Work item:
Whichever lines of the entries hold the word "your" should be identified and copied.

**** Raw data ****

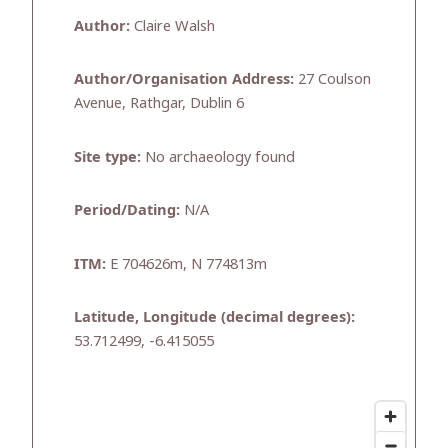
Author:
Claire Walsh
Author/Organisation Address:
27 Coulson
Avenue, Rathgar, Dublin 6
Site type:
No archaeology found
Period/Dating:
N/A
ITM:
E 704626m, N 774813m
Latitude, Longitude (decimal degrees):
53.712499, -6.415055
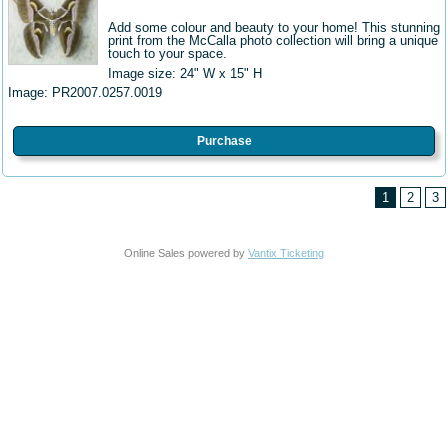
Add some colour and beauty to your home! This stunning
print from the McCalla photo collection will bring a unique
touch to your space.
Image size: 24" W
x 15" H
Image:
PR2007.0257.0019
Purchase
1
2
3
Online Sales powered by
Vantix Ticketing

****

Answer to this task:
Add some colour and beauty to your home! This stunning
touch to your space.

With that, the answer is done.